Saturday, March 23, 2013

Ignorance of the Law

Ignorantia juris neminem excusat.
Ignorance of the law excuses no one.

Many years ago, comedian Steve Martin offered up a monologue on avoiding a conviction for a crime by simply claiming you "forgot it was illegal." This was funny for decades ... right up until a week ago, when I read that the teenage perpetrators of the assault in Steubenville used as their defense that they "didn't know" what they were doing was wrong.

Can ignorance of the law ever be an excuse?

The Middle Ages deliberated over this topic, ultimately drawing a distinction between two classes of people: those who had no excuse not to know the law, and those who did have an excuse for their ignorance. Canon law wanted to be strict and definitive, but it recognized that there were segments of society that could not be held completely responsible for their actions.

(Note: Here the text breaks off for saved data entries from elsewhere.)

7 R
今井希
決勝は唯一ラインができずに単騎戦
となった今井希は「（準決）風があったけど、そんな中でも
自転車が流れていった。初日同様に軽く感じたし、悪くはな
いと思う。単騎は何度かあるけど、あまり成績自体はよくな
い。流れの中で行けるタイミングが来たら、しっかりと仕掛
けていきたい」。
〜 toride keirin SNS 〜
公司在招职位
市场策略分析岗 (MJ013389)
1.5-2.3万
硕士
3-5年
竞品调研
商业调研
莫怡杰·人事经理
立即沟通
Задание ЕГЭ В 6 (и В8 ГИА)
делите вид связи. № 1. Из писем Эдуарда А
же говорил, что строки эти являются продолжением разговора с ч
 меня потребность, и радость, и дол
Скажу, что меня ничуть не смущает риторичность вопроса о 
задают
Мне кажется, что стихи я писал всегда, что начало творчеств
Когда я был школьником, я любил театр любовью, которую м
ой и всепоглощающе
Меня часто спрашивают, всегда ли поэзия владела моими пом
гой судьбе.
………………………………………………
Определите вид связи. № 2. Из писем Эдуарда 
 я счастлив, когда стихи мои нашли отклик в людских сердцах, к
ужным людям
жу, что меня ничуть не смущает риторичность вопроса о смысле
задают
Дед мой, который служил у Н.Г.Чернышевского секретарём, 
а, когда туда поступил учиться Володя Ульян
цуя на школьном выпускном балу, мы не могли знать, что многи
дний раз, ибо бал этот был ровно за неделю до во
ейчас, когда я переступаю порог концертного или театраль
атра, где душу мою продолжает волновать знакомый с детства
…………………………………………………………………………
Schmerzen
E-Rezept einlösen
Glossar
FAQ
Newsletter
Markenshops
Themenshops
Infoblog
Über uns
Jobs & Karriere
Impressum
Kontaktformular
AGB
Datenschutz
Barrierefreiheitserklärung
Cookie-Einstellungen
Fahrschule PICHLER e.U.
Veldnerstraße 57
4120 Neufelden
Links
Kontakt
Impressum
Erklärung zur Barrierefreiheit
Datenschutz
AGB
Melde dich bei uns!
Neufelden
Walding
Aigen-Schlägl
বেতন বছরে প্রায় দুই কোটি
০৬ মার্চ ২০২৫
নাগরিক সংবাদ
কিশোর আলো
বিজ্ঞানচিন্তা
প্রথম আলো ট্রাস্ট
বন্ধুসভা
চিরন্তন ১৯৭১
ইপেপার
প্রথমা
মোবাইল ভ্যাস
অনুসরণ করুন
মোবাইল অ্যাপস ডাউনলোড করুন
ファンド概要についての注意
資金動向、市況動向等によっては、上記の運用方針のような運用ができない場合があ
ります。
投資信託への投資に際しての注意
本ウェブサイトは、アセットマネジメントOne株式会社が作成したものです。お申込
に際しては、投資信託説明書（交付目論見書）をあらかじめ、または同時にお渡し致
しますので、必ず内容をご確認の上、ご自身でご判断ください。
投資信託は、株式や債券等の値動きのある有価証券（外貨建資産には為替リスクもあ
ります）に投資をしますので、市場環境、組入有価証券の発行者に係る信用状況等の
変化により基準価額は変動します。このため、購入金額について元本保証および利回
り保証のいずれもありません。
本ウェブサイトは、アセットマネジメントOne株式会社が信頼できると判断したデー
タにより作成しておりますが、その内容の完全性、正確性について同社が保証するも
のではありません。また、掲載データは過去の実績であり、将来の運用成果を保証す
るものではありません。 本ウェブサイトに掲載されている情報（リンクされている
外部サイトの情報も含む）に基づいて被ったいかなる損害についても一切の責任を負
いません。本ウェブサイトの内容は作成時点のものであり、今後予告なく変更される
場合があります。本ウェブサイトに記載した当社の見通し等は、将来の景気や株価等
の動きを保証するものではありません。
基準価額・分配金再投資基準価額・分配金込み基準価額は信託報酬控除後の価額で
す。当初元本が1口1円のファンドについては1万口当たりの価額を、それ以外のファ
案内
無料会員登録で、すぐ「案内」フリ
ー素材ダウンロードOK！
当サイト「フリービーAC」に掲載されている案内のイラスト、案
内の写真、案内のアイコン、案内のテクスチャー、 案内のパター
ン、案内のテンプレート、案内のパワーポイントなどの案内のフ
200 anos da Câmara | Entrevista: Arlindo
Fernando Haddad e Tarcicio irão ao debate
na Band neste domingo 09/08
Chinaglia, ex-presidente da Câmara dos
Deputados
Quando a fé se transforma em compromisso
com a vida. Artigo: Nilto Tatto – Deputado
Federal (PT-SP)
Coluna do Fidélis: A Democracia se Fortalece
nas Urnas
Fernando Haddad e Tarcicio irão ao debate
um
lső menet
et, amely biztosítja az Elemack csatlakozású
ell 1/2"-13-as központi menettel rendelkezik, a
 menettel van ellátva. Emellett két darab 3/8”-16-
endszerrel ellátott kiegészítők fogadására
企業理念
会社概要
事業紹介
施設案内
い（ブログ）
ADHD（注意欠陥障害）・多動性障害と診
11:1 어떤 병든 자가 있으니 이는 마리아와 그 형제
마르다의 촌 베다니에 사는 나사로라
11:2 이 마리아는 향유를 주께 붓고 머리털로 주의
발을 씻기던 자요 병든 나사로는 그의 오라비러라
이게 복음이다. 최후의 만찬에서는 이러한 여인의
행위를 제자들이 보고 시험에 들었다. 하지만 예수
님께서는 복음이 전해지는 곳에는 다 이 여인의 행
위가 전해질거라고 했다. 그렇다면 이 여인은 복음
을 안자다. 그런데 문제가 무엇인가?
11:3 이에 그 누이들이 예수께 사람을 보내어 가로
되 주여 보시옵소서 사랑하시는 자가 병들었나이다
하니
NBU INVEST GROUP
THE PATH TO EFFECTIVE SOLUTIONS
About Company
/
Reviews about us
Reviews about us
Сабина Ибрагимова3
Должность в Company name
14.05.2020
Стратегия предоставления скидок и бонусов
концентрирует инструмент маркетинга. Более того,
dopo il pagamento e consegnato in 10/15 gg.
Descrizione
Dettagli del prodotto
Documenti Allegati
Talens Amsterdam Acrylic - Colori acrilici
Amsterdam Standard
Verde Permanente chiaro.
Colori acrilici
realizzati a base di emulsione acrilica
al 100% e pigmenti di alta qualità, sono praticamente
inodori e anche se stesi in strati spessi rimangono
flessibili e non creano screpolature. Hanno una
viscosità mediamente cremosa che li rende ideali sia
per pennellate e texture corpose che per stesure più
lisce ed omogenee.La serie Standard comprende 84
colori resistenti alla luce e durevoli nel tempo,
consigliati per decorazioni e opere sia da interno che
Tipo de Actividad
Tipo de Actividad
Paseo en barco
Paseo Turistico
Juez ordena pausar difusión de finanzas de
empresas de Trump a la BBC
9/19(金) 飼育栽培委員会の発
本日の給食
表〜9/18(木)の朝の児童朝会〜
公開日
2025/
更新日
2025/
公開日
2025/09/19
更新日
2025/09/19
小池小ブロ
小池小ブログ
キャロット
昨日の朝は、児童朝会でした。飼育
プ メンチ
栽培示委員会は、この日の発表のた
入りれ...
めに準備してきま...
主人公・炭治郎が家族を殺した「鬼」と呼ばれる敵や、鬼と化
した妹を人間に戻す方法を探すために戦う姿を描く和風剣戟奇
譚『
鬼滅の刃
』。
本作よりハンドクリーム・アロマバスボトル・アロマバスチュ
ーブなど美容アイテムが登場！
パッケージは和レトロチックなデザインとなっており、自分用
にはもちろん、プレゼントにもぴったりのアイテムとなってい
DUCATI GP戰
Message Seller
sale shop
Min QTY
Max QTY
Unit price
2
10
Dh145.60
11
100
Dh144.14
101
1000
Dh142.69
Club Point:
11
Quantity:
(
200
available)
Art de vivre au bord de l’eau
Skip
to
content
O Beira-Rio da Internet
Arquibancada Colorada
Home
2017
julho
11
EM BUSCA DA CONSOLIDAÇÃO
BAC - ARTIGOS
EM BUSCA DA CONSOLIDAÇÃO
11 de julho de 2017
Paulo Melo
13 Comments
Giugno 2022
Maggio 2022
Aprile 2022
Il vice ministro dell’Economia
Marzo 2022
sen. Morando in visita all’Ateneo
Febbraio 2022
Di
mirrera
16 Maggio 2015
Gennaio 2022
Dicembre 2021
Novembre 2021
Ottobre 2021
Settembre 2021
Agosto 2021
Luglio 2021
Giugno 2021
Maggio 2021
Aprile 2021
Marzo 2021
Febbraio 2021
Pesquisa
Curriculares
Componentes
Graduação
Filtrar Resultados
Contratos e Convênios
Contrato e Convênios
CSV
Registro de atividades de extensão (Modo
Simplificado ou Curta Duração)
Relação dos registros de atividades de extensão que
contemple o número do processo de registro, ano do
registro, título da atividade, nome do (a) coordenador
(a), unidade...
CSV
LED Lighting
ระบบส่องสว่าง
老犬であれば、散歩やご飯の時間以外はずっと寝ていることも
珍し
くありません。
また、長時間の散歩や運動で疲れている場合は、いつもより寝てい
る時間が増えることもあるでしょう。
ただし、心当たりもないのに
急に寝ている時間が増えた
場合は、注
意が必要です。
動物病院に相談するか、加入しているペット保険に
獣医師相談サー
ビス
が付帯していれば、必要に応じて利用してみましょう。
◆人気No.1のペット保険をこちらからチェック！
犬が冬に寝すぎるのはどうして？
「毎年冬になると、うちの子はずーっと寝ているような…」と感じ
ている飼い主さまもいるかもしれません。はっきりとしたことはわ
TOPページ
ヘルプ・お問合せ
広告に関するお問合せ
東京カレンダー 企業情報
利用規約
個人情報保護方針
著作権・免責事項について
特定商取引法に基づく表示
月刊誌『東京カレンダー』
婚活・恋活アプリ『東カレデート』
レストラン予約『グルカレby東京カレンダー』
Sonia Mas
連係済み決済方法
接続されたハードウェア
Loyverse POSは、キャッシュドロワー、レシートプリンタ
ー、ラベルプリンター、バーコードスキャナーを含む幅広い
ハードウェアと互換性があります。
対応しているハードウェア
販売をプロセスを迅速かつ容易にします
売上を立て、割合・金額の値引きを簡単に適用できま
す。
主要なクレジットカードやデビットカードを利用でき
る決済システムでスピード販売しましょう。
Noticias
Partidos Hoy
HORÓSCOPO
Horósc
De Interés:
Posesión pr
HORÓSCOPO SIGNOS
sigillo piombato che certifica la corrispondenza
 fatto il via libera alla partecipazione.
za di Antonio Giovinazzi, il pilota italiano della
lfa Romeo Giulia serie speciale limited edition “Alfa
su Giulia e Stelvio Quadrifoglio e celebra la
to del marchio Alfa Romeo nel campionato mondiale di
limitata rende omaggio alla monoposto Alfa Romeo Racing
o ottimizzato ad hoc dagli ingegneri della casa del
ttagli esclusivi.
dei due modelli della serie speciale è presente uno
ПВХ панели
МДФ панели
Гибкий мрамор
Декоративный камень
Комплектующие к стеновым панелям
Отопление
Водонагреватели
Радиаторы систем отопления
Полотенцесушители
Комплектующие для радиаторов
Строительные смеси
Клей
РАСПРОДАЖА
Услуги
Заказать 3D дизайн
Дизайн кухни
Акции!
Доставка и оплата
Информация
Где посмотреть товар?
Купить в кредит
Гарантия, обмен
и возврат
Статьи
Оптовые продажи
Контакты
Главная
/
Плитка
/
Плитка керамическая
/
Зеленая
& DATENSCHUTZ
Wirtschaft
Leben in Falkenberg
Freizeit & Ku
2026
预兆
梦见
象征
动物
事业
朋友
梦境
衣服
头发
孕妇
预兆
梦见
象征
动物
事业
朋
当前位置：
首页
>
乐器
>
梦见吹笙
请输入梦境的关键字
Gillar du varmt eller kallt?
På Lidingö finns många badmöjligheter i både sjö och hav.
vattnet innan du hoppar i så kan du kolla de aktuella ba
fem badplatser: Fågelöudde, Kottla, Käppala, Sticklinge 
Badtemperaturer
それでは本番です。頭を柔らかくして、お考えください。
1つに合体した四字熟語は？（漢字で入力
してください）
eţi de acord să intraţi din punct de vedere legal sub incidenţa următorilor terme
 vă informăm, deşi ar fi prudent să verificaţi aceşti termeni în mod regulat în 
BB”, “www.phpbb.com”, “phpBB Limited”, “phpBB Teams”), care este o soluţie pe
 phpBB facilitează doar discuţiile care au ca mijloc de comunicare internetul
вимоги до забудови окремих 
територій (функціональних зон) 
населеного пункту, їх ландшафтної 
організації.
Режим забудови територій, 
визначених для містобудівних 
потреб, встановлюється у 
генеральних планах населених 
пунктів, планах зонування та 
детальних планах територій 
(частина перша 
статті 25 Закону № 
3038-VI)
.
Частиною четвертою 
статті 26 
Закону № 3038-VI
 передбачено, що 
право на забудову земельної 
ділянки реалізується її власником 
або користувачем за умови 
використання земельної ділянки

For whom was ignorance of the law an excuse? Actually, several groups were considered exempt from presumption of knowledge of the law:
...minors, madmen, soldiers, and, in most circumstances, women were commonly believed to lack the capacity (in the case of minors and the insane) or the opportunity (in the case of soldiers and women) to know and understand the law. [Medieval Canon Law, James Brundage, p.161]
Much of medieval canon law came from Roman sources such as the Digestum Justiniani (the Digest of Justinian*) in 503. It assembled 50 books covering many topics by multiple jurists. In the Digestum, one classical jurist, Paul, draws a distinction between ignorance of the law and ignorance of fact. Although the legal system may not be able to presume that everyone knows the actual law, it must presume that everyone knows the fundamental factual difference between a good act and a bad act in their community. Otherwise, profession of one's ignorance becomes a universal excuse, and only those who are lawyers, judges, or politicians who actually make the laws would ever be able to be convicted.

Paul is also the jurist who created the basis for presumption of innocence when he wrote Ei incumbit probatio qui dicit, non qui negat. ("Proof is incumbent on him who asserts, not him who denies.") Although the accused could not avoid punishment by simply saying "I didn't know," at least he wasn't convicted based simply on another's say-so.**

*This was Emperor Justinian I (c.482-565), whose reign straddled the Classical and Medieval eras. The Digestum is not to be confused with the Corpus Juris Civilis (Body of Civil Law), the much larger compendium (sometime called the Code of Justinian) that was assembled later in his reign, of which the Digestum was only a part.

**The phrase "Innocent until proven guilty" was coined by the English lawyer Sir William Garrow in the early 19th century.